Tra questi nuotatori ci sarebbero il campione olimpico dei 200 metri farfalla Zhang Yufei, l’olimpionico dei 200 misti e secondo classificato questa stagione al mondo Wang Shun e il ranista Qin Haiyang, campione mondiale dei 50, 100 e 200 lo scorso anno, mentre 13 dei 23 atleti positivi hanno partecipato alle Olimpiadi di Tokyo dove la Cina ha vinto sei medaglie. Sempre secondo l’ARD, che ha lavorato insieme al New York Times, la Cina ha giustificato questi casi di doping nel suo report indicandone la causa nella contaminazione del cibo preparato per tutti gli atleti nella cucina di un hotel a Shijiazhuang. Nel rapporto si legge inoltre che gli investigatori hanno ispezionato la cucina due mesi dopo e hanno trovato tracce di trimetazidina nella cappa aspirante, sui contenitori delle spezie e nello scarico. 

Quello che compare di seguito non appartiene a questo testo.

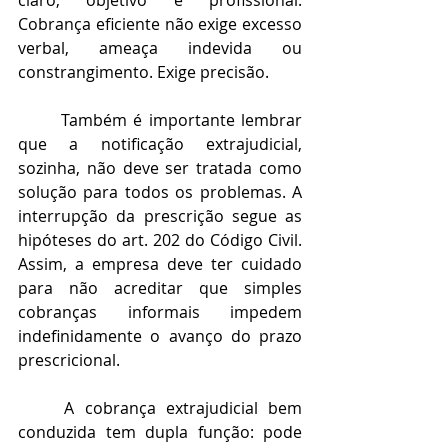
claro, objetivo e profissional. 
Cobrança eficiente não exige excesso 
verbal, ameaça indevida ou 
constrangimento. Exige precisão.
	Também é importante lembrar 
que a notificação extrajudicial, 
sozinha, não deve ser tratada como 
solução para todos os problemas. A 
interrupção da prescrição segue as 
hipóteses do art. 202 do Código Civil. 
Assim, a empresa deve ter cuidado 
para não acreditar que simples 
cobranças informais impedem 
indefinidamente o avanço do prazo 
prescricional.
	A cobrança extrajudicial bem 
conduzida tem dupla função: pode 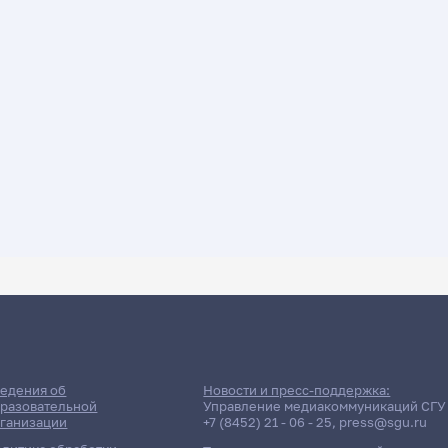
ДАТА ПОСЛЕДНЕГО ОБНОВЛЕНИЯ:
29.06.2026
писание сессии: Мурзакова Д
едения об
Новости и пресс-поддержка:
разовательной
Управление медиакоммуникаций СГУ
ганизации
+7 (8452) 21 - 06 - 25
,
press@sgu.ru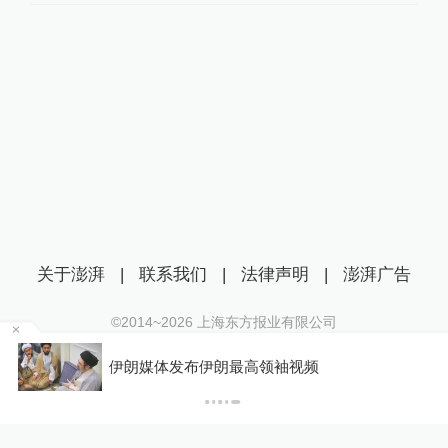
关于澎湃
|
联系我们
|
法律声明
|
澎湃广告
©2014~
2026
上海东方报业有限公司
沪ICP证：沪B2-20170116 | 沪ICP备14003370号
某
伊朗媒体发布伊朗最高领袖视频
互联网新闻信息服务许可证：31120170006
沪公网安备 31010602000299号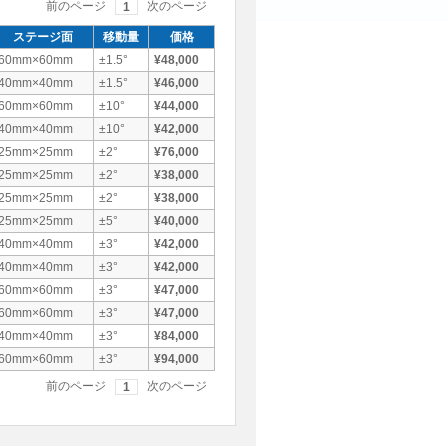
前のページ
次のページ
1
ステージ面
移動量
価格
60mm×60mm
±1.5°
¥48,000
40mm×40mm
±1.5°
¥46,000
60mm×60mm
±10°
¥44,000
40mm×40mm
±10°
¥42,000
25mm×25mm
±2°
¥76,000
25mm×25mm
±2°
¥38,000
25mm×25mm
±2°
¥38,000
25mm×25mm
±5°
¥40,000
40mm×40mm
±3°
¥42,000
40mm×40mm
±3°
¥42,000
60mm×60mm
±3°
¥47,000
60mm×60mm
±3°
¥47,000
40mm×40mm
±3°
¥84,000
60mm×60mm
±3°
¥94,000
前のページ
次のページ
1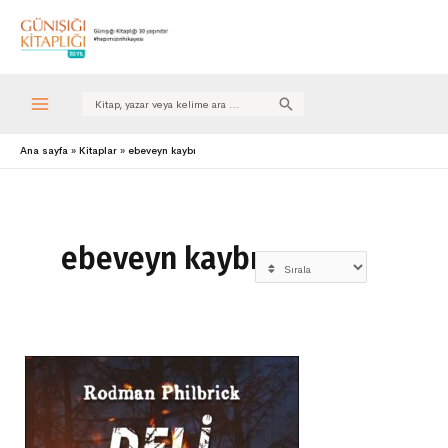
Search
for:
Ana sayfa
Kitaplar
ebeveyn kaybı
ebeveyn kaybı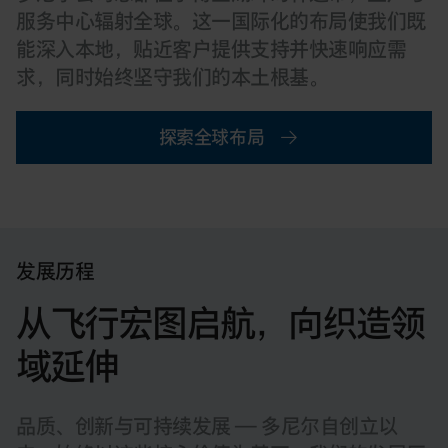
服务中心辐射全球。这一国际化的布局使我们既
能深入本地，贴近客户提供支持并快速响应需
求，同时始终坚守我们的本土根基。
探索全球布局
发展历程
从飞行宏图启航，向织造领
域延伸
品质、创新与可持续发展 — 多尼尔自创立以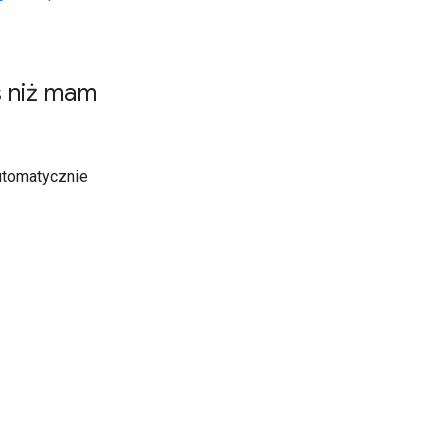
us niż mam
automatycznie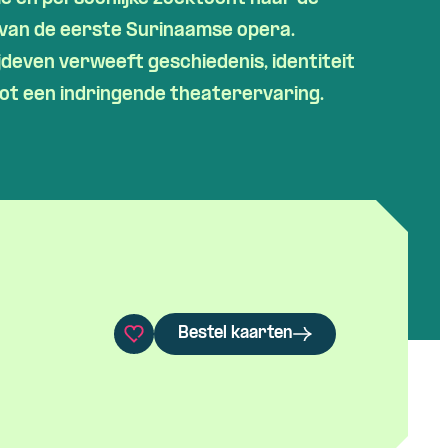
van de eerste Surinaamse opera.
jdeven
verweeft geschiedenis, identiteit
tot een indringende theaterervaring.
Bestel kaarten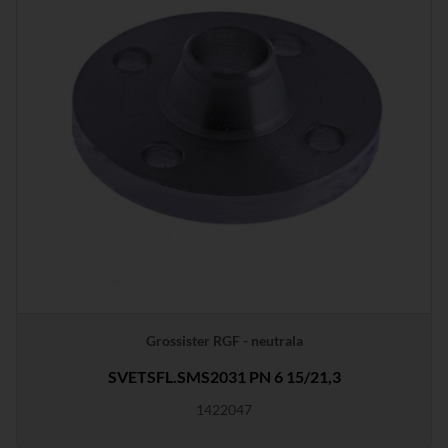
Grossister RGF - neutrala
SVETSFL.SMS2031 PN 6 15/21,3
1422047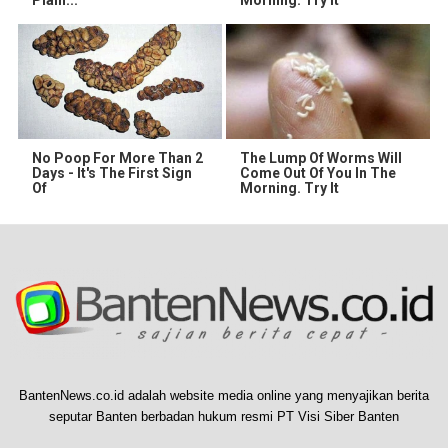
No Poop For More Than 2
The Lump Of Worms Will
Days - It's The First Sign
Come Out Of You In The
Of
Morning. Try It
BantenNews.co.id adalah website media online yang menyajikan berita
seputar Banten berbadan hukum resmi PT Visi Siber Banten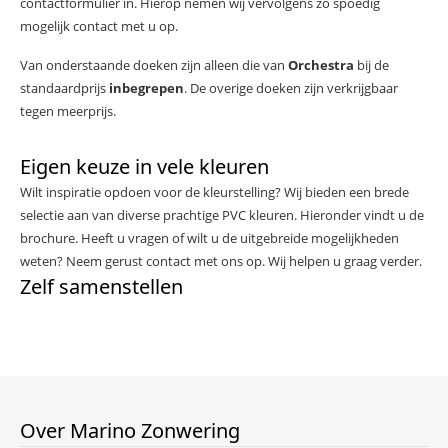
contactformulier in. Hierop nemen wij vervolgens zo spoedig
mogelijk contact met u op.
Van onderstaande doeken zijn alleen die van
Orchestra
bij de
standaardprijs
inbegrepen
. De overige doeken zijn verkrijgbaar
tegen meerprijs.
Eigen keuze in vele kleuren
Wilt inspiratie opdoen voor de kleurstelling? Wij bieden een brede
selectie aan van diverse prachtige PVC kleuren. Hieronder vindt u de
brochure. Heeft u vragen of wilt u de uitgebreide mogelijkheden
weten? Neem gerust contact met ons op. Wij helpen u graag verder.
Zelf samenstellen
Over Marino Zonwering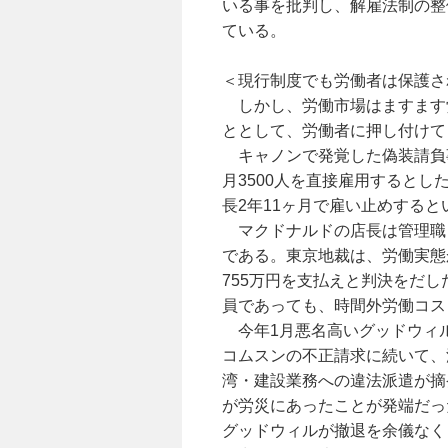
いる事を批判し、解雇法制の整
ている。
＜現行制度でも労働者は保護さ
しかし、労働市場はますます
ととして、労働者に押し付けて
キャノンで発覚した偽装請負事
月3500人を直接雇用すると
長2年11ヶ月で雇い止めする
マクドナルドの店長は管理職
である。東京地裁は、労働実態
755万円を支払えと判決をだ
員であっても、時間外労働コス
今年1月悪名高いグッドウィ
コムスンの不正請求に続いて、
湾・建設業務への違法派遣が摘
が労災にあったことが発端だっ
グッドウィルが撤退を余儀なく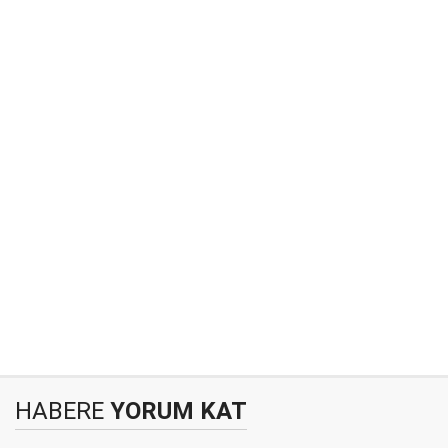
HABERE
YORUM KAT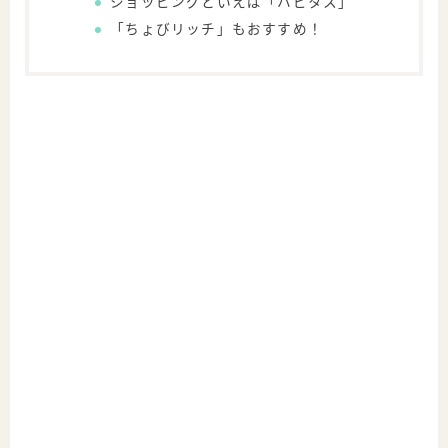
ショッピングといえば「ハピタス」
「ちょびリッチ」もおすすめ！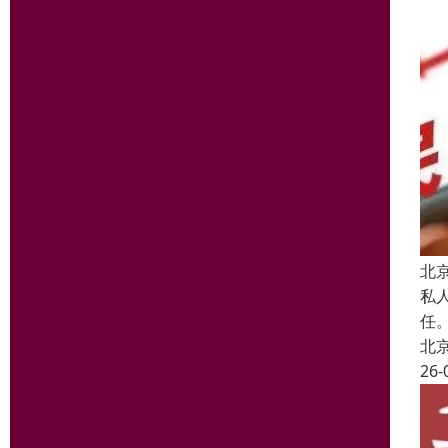
北
私
任
北
26-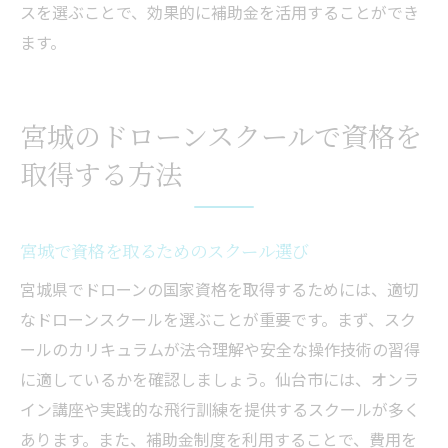
スを選ぶことで、効果的に補助金を活用することができ
ます。
宮城のドローンスクールで資格を
取得する方法
宮城で資格を取るためのスクール選び
宮城県でドローンの国家資格を取得するためには、適切
なドローンスクールを選ぶことが重要です。まず、スク
ールのカリキュラムが法令理解や安全な操作技術の習得
に適しているかを確認しましょう。仙台市には、オンラ
イン講座や実践的な飛行訓練を提供するスクールが多く
あります。また、補助金制度を利用することで、費用を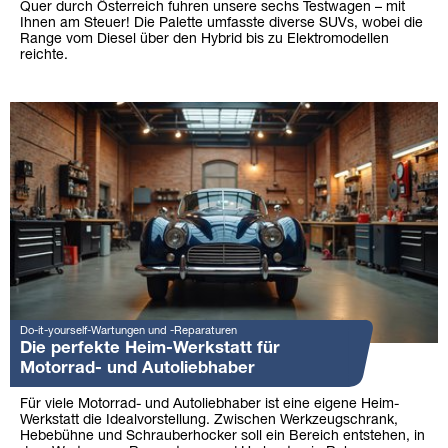
Quer durch Österreich fuhren unsere sechs Testwagen – mit
Ihnen am Steuer! Die Palette umfasste diverse SUVs, wobei die
Range vom Diesel über den Hybrid bis zu Elektromodellen
reichte.
Do-it-yourself-Wartungen und -Reparaturen
Die perfekte Heim-Werkstatt für
Motorrad- und Autoliebhaber
Für viele Motorrad- und Autoliebhaber ist eine eigene Heim-
Werkstatt die Idealvorstellung. Zwischen Werkzeugschrank,
Hebebühne und Schrauberhocker soll ein Bereich entstehen, in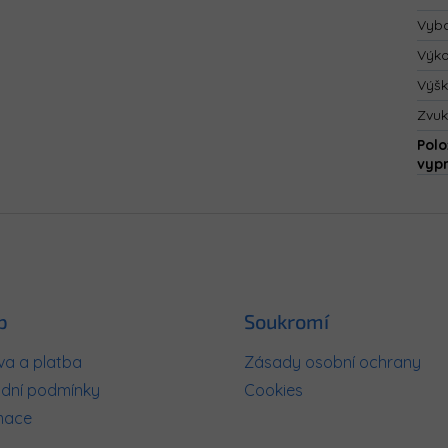
Vyba
Výk
Výš
Zvuk
Polo
vyp
p
Soukromí
a a platba
Zásady osobní ochrany
dní podmínky
Cookies
mace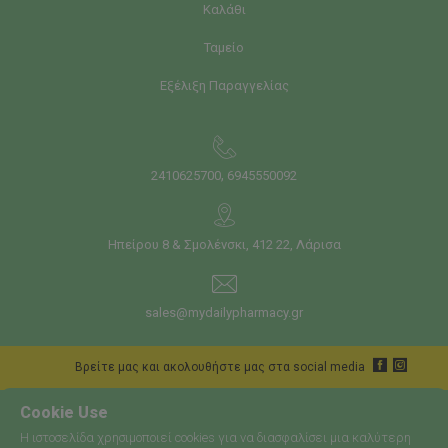
Καλάθι
Ταμείο
Εξέλιξη Παραγγελίας
,
2410625700
6945550092
Ηπείρου 8 & Σμολένσκι, 412 22, Λάρισα
sales@mydailypharmacy.gr
Bρείτε μας και ακολουθήστε μας στα social media
Cookie Use
Η ιστοσελίδα χρησιμοποιεί cookies για να διασφαλίσει μια καλύτερη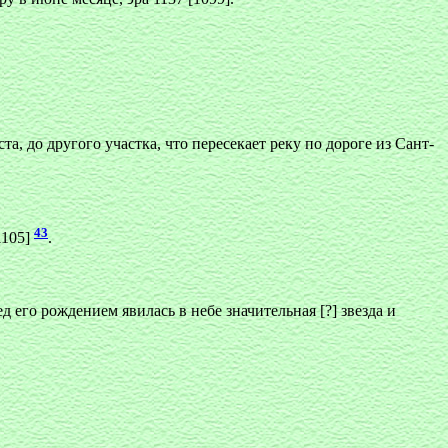
а, до другого участка, что пересекает реку по дороге из Сант-
43
1105]
.
 его рождением явилась в небе значительная [?] звезда и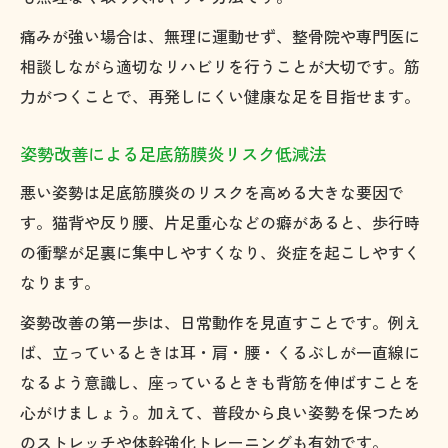
痛みが強い場合は、無理に運動せず、整骨院や専門医に
相談しながら適切なリハビリを行うことが大切です。筋
力がつくことで、再発しにくい健康な足を目指せます。
姿勢改善による足底筋膜炎リスク低減法
悪い姿勢は足底筋膜炎のリスクを高める大きな要因で
す。猫背や反り腰、片足重心などの癖があると、歩行時
の衝撃が足裏に集中しやすくなり、炎症を起こしやすく
なります。
姿勢改善の第一歩は、日常動作を見直すことです。例え
ば、立っているときは耳・肩・腰・くるぶしが一直線に
なるよう意識し、座っているときも背筋を伸ばすことを
心がけましょう。加えて、普段から良い姿勢を保つため
のストレッチや体幹強化トレーニングも有効です。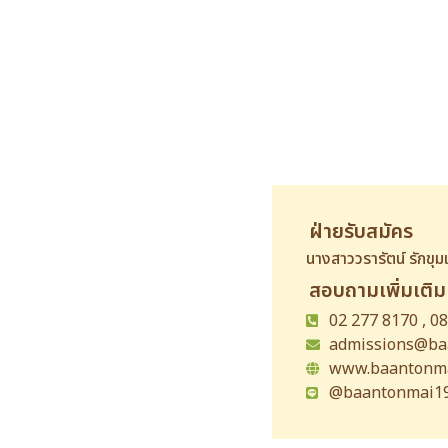
ฝ่ายรับสมัคร
นางสาววรารัตน์ รักขุมแ
สอบถามเพิ่มเติม
02 277 8170 , 0
admissions@baa
www.baantonma
@baantonmai19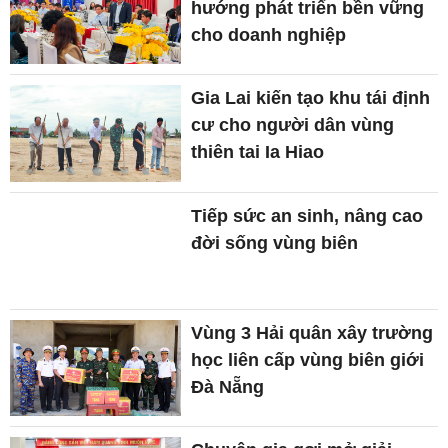
hướng phát triển bền vững
cho doanh nghiệp
Gia Lai kiến tạo khu tái định
cư cho người dân vùng
thiên tai Ia Hiao
Tiếp sức an sinh, nâng cao
đời sống vùng biên
Vùng 3 Hải quân xây trường
học liên cấp vùng biên giới
Đà Nẵng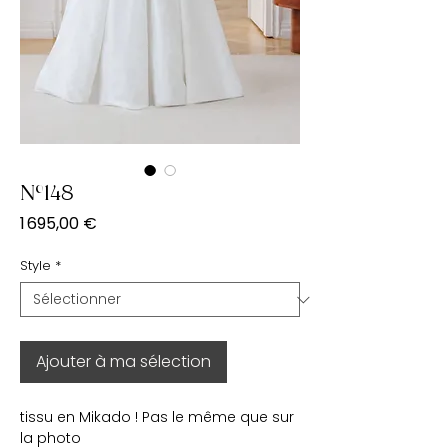
N°148
Prix
1 695,00 €
Style
*
Ajouter à ma sélection
tissu en Mikado ! Pas le même que sur
la photo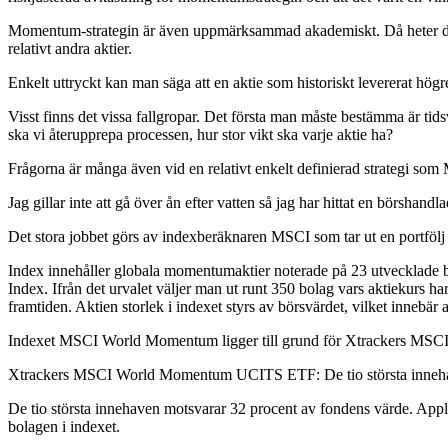
Momentum-strategin är även uppmärksammad akademiskt. Då heter det 
relativt andra aktier.
Enkelt uttryckt kan man säga att en aktie som historiskt levererat hö
Visst finns det vissa fallgropar. Det första man måste bestämma är tid
ska vi återupprepa processen, hur stor vikt ska varje aktie ha?
Frågorna är många även vid en relativt enkelt definierad strategi som 
Jag gillar inte att gå över ån efter vatten så jag har hittat en b
Det stora jobbet görs av indexberäknaren MSCI som tar ut en portföl
Index innehåller globala momentumaktier noterade på 23 utvecklade bör
Index. Ifrån det urvalet väljer man ut runt 350 bolag vars aktiekurs h
framtiden. Aktien storlek i indexet styrs av börsvärdet, vilket innebär 
Indexet MSCI World Momentum ligger till grund för Xtrackers M
Xtrackers MSCI World Momentum UCITS ETF: De tio största inneh
De tio största innehaven motsvarar 32 procent av fondens värde. Apple o
bolagen i indexet.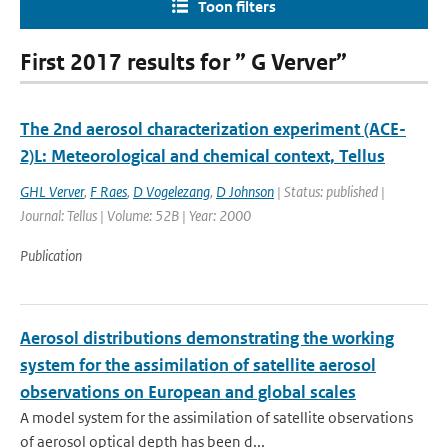
Toon filters
First 2017 results for ” G Verver”
The 2nd aerosol characterization experiment (ACE-
2)L: Meteorological and chemical context, Tellus
GHL Verver
,
F Raes
,
D Vogelezang
,
D Johnson
| Status: published |
Journal: Tellus | Volume: 52B | Year: 2000
Publication
Aerosol distributions demonstrating the working
system for the assimilation of satellite aerosol
observations on European and global scales
A model system for the assimilation of satellite observations
of aerosol optical depth has been d...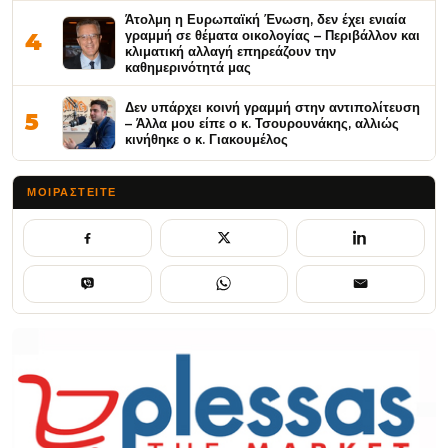
Άτολμη η Ευρωπαϊκή Ένωση, δεν έχει ενιαία
γραμμή σε θέματα οικολογίας – Περιβάλλον και
4
κλιματική αλλαγή επηρεάζουν την
καθημερινότητά μας
Δεν υπάρχει κοινή γραμμή στην αντιπολίτευση
5
– Άλλα μου είπε ο κ. Τσουρουνάκης, αλλιώς
κινήθηκε ο κ. Γιακουμέλος
ΜΟΙΡΑΣΤΕΊΤΕ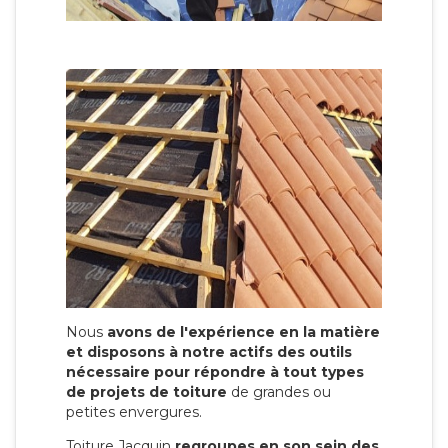
Nous
avons de l'expérience en la matière
et disposons à notre actifs des outils
nécessaire pour répondre à tout types
de projets de toiture
de grandes ou
petites envergures.
Toiture Jacquin
regroupes en son sein des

“La Wada ha  concluso di non essere in grado di confutare la possibilità che la contaminazione fosse la causa della positività alla trimetazidina e che ciò era coerente con i dati analitici contenuti nel dossier. La Wada ha inoltre concluso che gli atleti non sarebbero stati considerati colpevoli o negligenti. Pertanto, e sulla base del parere di un consulente esterno, la Wada ha ritenuto che un ricorso non fosse giustificato”. “Se questo è vero, sembrerebbe un insabbiamento ai massimi livelli mondiali”, ha ammesso all’ARD Travis Tygart, capo dell’Agenzia americana antidoping.